The Weather Network tracks Toronto’s 336 mm, Wiarton’s 557 mm

The weather network says Ontario has gone through an unusually wet first four months of 2026, with Toronto measuring 336 mm of precipitation and Wiarton reaching 557 mm by the end of April. For many communities, dry stretches have been short enough to count in days rather than weeks.

Toronto had dry runs of four days twice this year, from March 1 to March 4 and again from April 20 to April 24. Guelph’s longest dry streak lasted four days from March 1 to March 4, while Hamilton’s longest precipitation-free stretches were three days, from March 2 to March 4 and from April 21 to April 23.

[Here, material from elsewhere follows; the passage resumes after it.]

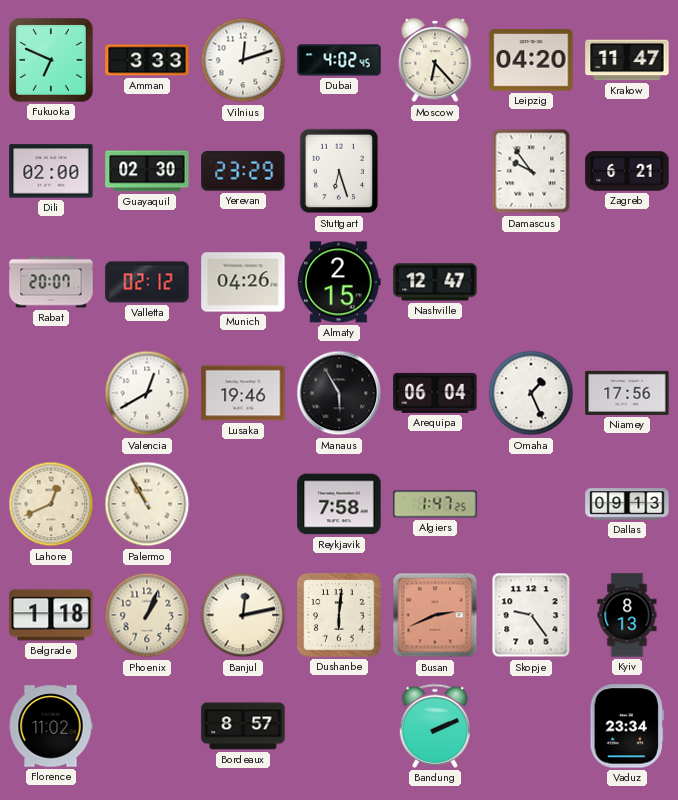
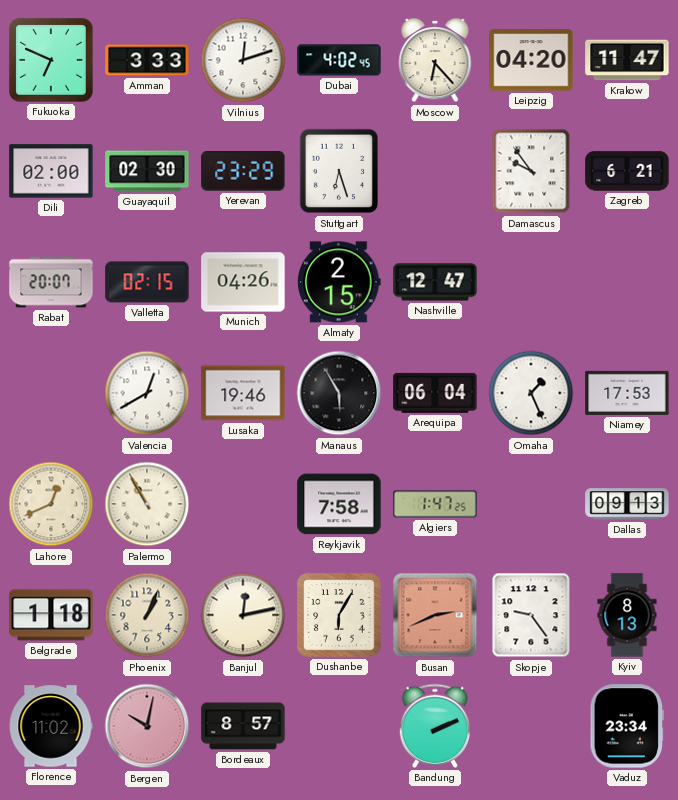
Valletta: 02:12 -> 02:15
Niamey: 17:56 -> 17:53
Dushanbe: 6:01 -> 6:05
Bergen: none -> 10:02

Toronto and Wiarton totals

Toronto’s 336 mm through the first four months of 2026 ranked a few millimetres behind 2023 and placed second. Wiarton’s 557 mm from January through April broke the previous record of 517 mm set in 2013. Those figures sit within a pattern that has kept many Ontario communities from drying out since January 1.

Lake-effect snow events followed intrusions of cold air through the middle of winter, then spring brought an active storm track across the Great Lakes. Limited ridging or blocking in the atmosphere allowed systems to keep moving through the region, and the result has been a steady flow of precipitation rather than long breaks between storms.

Hamilton and Sault Ste. Marie

Hamilton’s two three-day dry spells were among the shortest in the data, and Sault Ste. Marie’s longest dry streak to this point in 2026 has also been three days. That leaves little room for communities to recover between events, especially as the wetter-than-normal pattern is set to continue throughout May.

For residents watching the totals climb, the practical takeaway is simple: the wet pattern has not eased by the end of April, and the next stretch of May is expected to stay active. The communities already near the top of the precipitation list are the ones most likely to keep seeing repeated wet days first.